Initially, we will simply guess the number of neighbours (k), and later on we will apply a more systematic approach to determine the best value for k.  
```{r}
k <- 5
train.labels <- train.data$label
set.seed(2612)
knn.fit <- knn(train = training.dtm,
               test = test.dtm,
               cl = train.labels,
               k = k)
```

Create the confusion matrix
```{r}
test.labels <- test.data$label
conf.mat <- table(Predictions = knn.fit, 
                  Actual = test.labels)
conf.mat
```

Out of 260 observations in the test set, we have 16 false negatives (FN), and 3 false positives (FP). In this case, FPs are emails that are not spam but were classified as spam, whereas FNs are spam emails that were recognized as not spam. So, we should try to reduce FP (not spam that ends up in the Spam folder), even at the expense of (slightly) increasing FN (spam messages that end up in Inbox); in other words, we should be ready to 'traid' some recall for higher precision. 

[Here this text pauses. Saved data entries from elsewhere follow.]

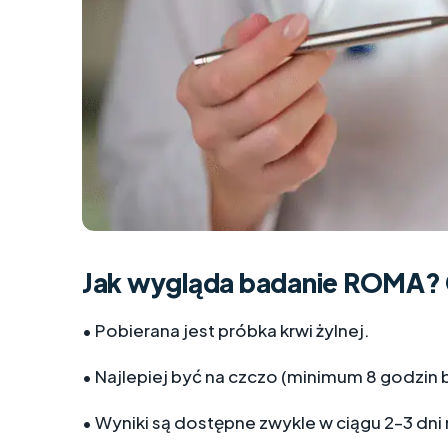
Jak wygląda badanie ROMA? 
• Pobierana jest próbka krwi żylnej.
• Najlepiej być na czczo (minimum 8 godzin 
• Wyniki są dostępne zwykle w ciągu 2–3 dni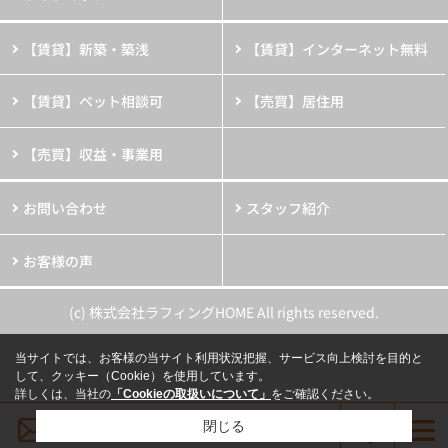
【賃貸】新築・築浅
【賃貸】インターネット無料
【賃貸】ペット相談可
【売買】居住用
【売買】収益・事業用
お問い合わせ
スタッフ紹介
お客様の声
(c) 株式会社ラフィングHOME All rights reserved.
当サイトでは、お客様の当サイト利用状況把握、サービス向上検討を目的と
して、クッキー（Cookie）を使用しています。
詳しくは、当社の
「Cookieの取扱いについて」
をご確認ください。
メールでお問い合わせ
閉じる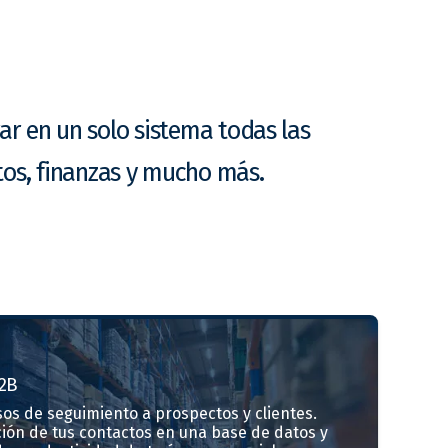
ar en un solo sistema todas las
tos, finanzas y mucho más.
2B
os de seguimiento a prospectos y clientes.
ción de tus contactos en una base de datos y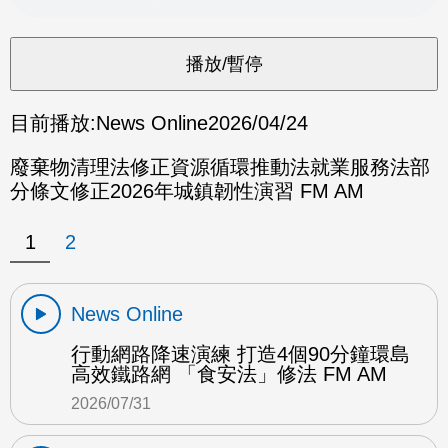
目前播放:
News Online
2026/04/24
廢棄物清理法修正資源循環推動法就業服務法部
分條文修正2026年城鎮韌性演習 FM AM
1
2
News Online
行動網路降速演練 打造4個90分鐘環島
高效鐵路網 「食安法」修法 FM AM
2026/07/31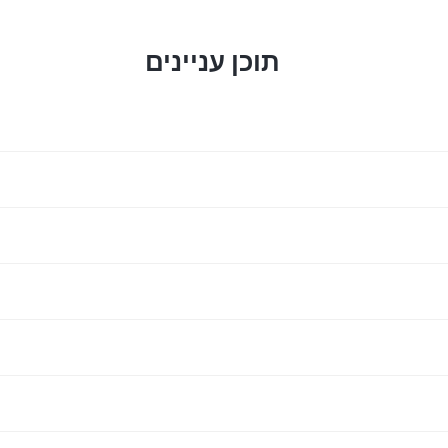
תוכן עניינים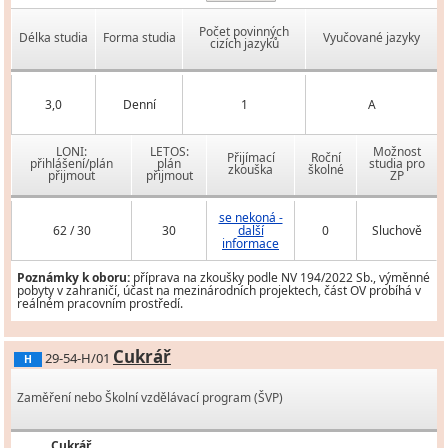
Počet povinných
Délka studia
Forma studia
Vyučované jazyky
cizích jazyků
3,0
Denní
1
A
LONI:
LETOS:
Možnost
Přijímací
Roční
přihlášení/plán
plán
studia pro
zkouška
školné
přijmout
přijmout
ZP
se nekoná -
62 / 30
30
další
0
Sluchově
informace
Poznámky k oboru:
příprava na zkoušky podle NV 194/2022 Sb., výměnné
pobyty v zahraničí, účast na mezinárodních projektech, část OV probíhá v
reálném pracovním prostředí.
Cukrář
29-54-H/01
H
Zaměření nebo Školní vzdělávací program (ŠVP)
Cukrář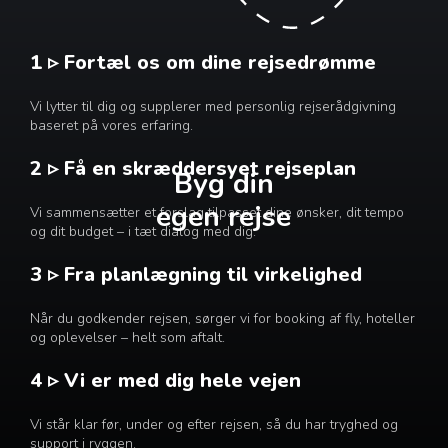
1 ▹ Fortæl os om dine rejsedrømme
Vi lytter til dig og supplerer med personlig rejserådgivning
baseret på vores erfaring.
2 ▹ Få en skræddersyet rejseplan
Byg din
egen rejse
Vi sammensætter et forslag tilpasset dine ønsker, dit tempo
og dit budget – i tæt dialog med dig.
3 ▹ Fra planlægning til virkelighed
Når du godkender rejsen, sørger vi for booking af fly, hoteller
og oplevelser – helt som aftalt.
4 ▹ Vi er med dig hele vejen
Vi står klar før, under og efter rejsen, så du har tryghed og
support i ryggen.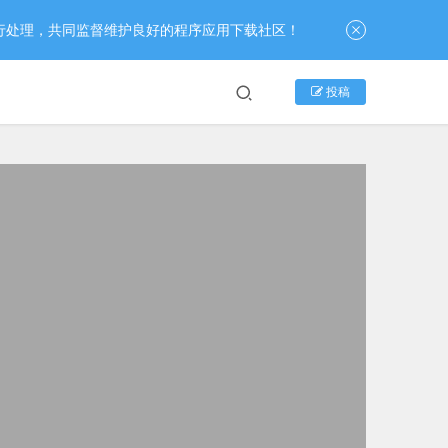
行处理，共同监督维护良好的程序应用下载社区！
投稿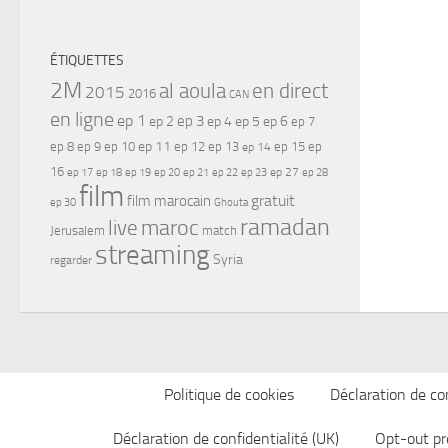
ÉTIQUETTES
2M
al aoula
en direct
2015
2016
CAN
en ligne
ep 1
ep 3
ep 2
ep 4
ep 5
ep 6
ep 7
ep 11
ep 8
ep 9
ep 10
ep 12
ep 13
ep 15
ep
ep 14
16
ep 17
ep 21
ep 27
ep 18
ep 19
ep 20
ep 22
ep 23
ep 28
film
gratuit
film marocain
ep 30
Ghouta
ramadan
maroc
live
Jerusalem
match
streaming
Syria
regarder
Politique de cookies
Déclaration de con
Déclaration de confidentialité (UK)
Opt-out pr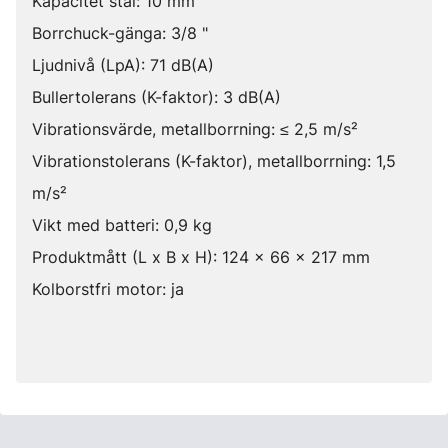
Kapacitet stål: 10 mm
Borrchuck-gänga: 3/8 "
Ljudnivå (LpA): 71 dB(A)
Bullertolerans (K-faktor): 3 dB(A)
Vibrationsvärde, metallborrning: ≤ 2,5 m/s²
Vibrationstolerans (K-faktor), metallborrning: 1,5
m/s²
Vikt med batteri: 0,9 kg
Produktmått (L x B x H): 124 x 66 x 217 mm
Kolborstfri motor: ja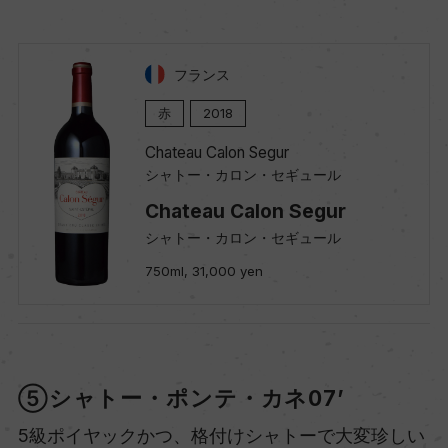
フランス
赤
2018
Chateau Calon Segur
シャトー・カロン・セギュール
Chateau Calon Segur
シャトー・カロン・セギュール
750ml, 31,000 yen
⑤シャトー・ポンテ・カネ07’
5級ポイヤックかつ、格付けシャトーで大変珍しい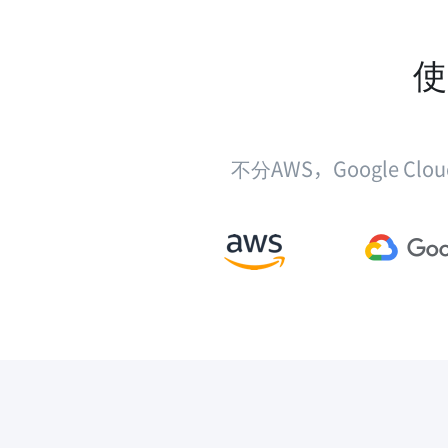
使
不分AWS，Google Cl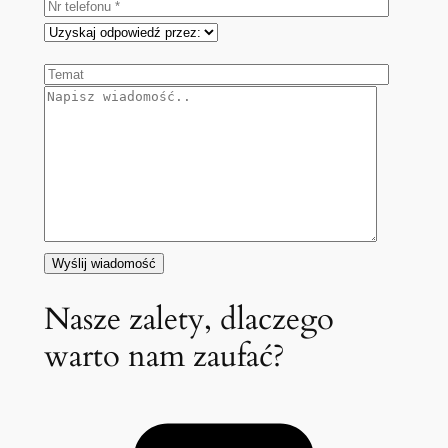
Nasze zalety, dlaczego
warto nam zaufać?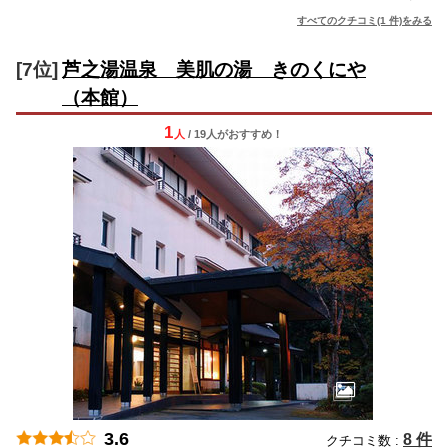
すべてのクチコミ(1 件)をみる
[7位]
芦之湯温泉 美肌の湯 きのくにや
（本館）
1
人
/ 19人
が
おすすめ！
3.6
8 件
クチコミ数 :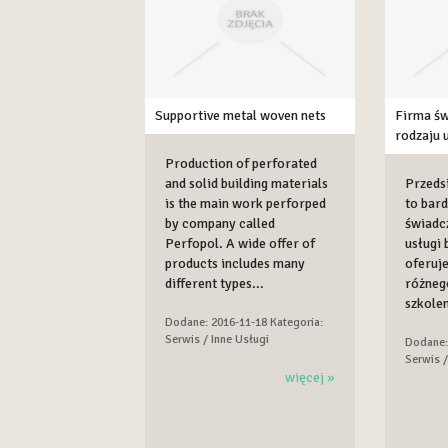
Supportive metal woven nets
Firma św
rodzaju 
Production of perforated
and solid building materials
Przeds
is the main work perforped
to bard
by company called
świadc
Perfopol. A wide offer of
usługi 
products includes many
oferuj
different types...
różnego
szkolen
Dodane: 2016-11-18
Kategoria:
Serwis / Inne Usługi
Dodane:
Serwis /
więcej »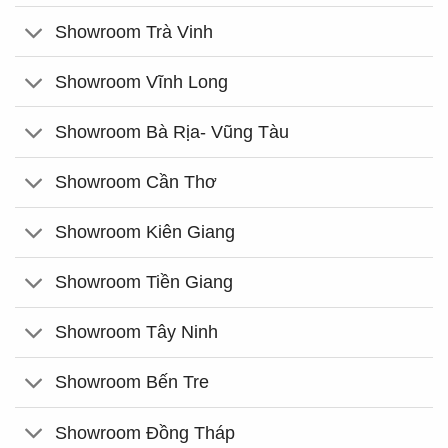
Showroom Trà Vinh
Showroom Vĩnh Long
Showroom Bà Rịa- Vũng Tàu
Showroom Cần Thơ
Showroom Kiên Giang
Showroom Tiền Giang
Showroom Tây Ninh
Showroom Bến Tre
Showroom Đồng Tháp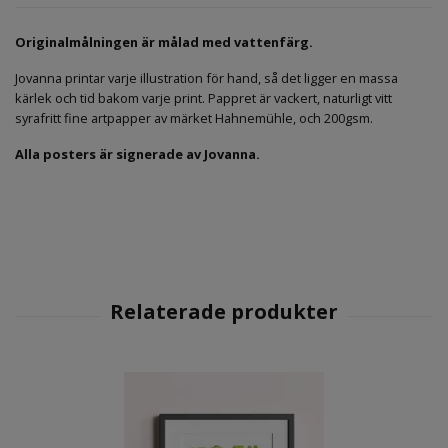
Originalmålningen är målad med vattenfärg.
Jovanna printar varje illustration för hand, så det ligger en massa
kärlek och tid bakom varje print. Pappret är vackert, naturligt vitt
syrafritt fine artpapper av märket Hahnemühle, och 200gsm.
Alla posters är signerade av Jovanna.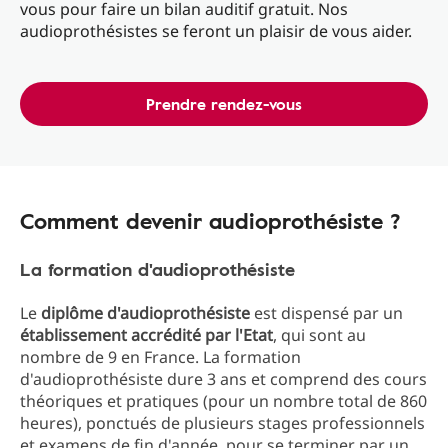
vous pour faire un bilan auditif gratuit. Nos
audioprothésistes se feront un plaisir de vous aider.
Prendre rendez-vous
Comment devenir audioprothésiste ?
La formation d'audioprothésiste
Le
diplôme d'audioprothésiste
est dispensé par un
établissement accrédité par l'Etat
, qui sont au
nombre de 9 en France. La formation
d'audioprothésiste dure 3 ans et comprend des cours
théoriques et pratiques (pour un nombre total de 860
heures), ponctués de plusieurs stages professionnels
et examens de fin d'année, pour se terminer par un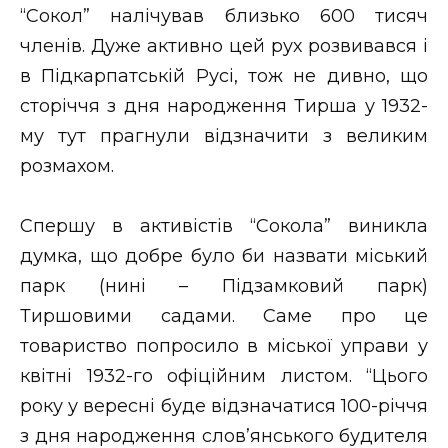
“Сокол” налічував близько 600 тисяч
членів. Дуже активно цей рух розвивався і
в Підкарпатській Русі, тож не дивно, що
сторіччя з дня народження Тирша у 1932-
му тут прагнули відзначити з великим
розмахом.
Спершу в активістів “Сокола” виникла
думка, що добре було би назвати міський
парк (нині – Підзамковий парк)
Тиршовими садами. Саме про це
товариство попросило в міської управи у
квітні 1932-го офіційним листом. “Цього
року у вересні буде відзначатися 100-річчя
з дня народження слов’янського будителя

Compute evaluation measures:
```{r}
knn1.eval <- compute.eval.measures(conf.mat)
knn1.eval
```

Now, intead of guessing, we'll cross-validate kNN models with different values for k, and see which value fo k gives the best performance. Then, we'll use the *test.set* to test the model that proves to be the best.

The caret package will be used to find the optimal parameter (k) value through cross validation.
First, define cross-validation (cv) parameters; we'll do 10-fold cross-validation:
```{r}
numFolds = trainControl( method = "cv", number = 10 )
```
Then, define the range of k values to examine in the cross-validation. We'll take odd numbers between 3 and 25 - recall that in case of binary classification, it is recommended to choose an odd number for k 
```{r}
kGrid = expand.grid(.k = seq(from = 3, to = 25, by = 2)) 
```

Train the model through cross-validation
```{r}
set.seed(2612)
knn.cv <- train(x = training.dtm, 
                y = train.labels, 
                method = "knn", 
                trControl = numFolds, 
                tuneGrid = kGrid)
```

Examine the obtained results for different values of k:
```{r}
knn.cv
```

```{r}
plot(knn.cv)
```


For k=13, we get the best value for all the examined metrics. So, we choose k=13 as the number of neighbours.
```{r}
knn.fit2 <- knn(train = training.dtm,
                test = test.dtm,
                cl = train.labels,
                k = 13)
```

```{r}
conf.mat2 <- table(Predicted = knn.fit2, Actual = test.labels)
conf.mat2
```
We reduced the number of FNs, but slightly increased the number of FPs.

```{r}
knn2.eval <- compute.eval.measures(conf.mat2)
knn2.eval
```

Compare the evaluation measures obtained for the two models:
```{r}
data.frame(rbind(knn1.eval, knn2.eval), row.names = c("k=5", "k=13"))
```
We've managed to improve all the metrics except for precision.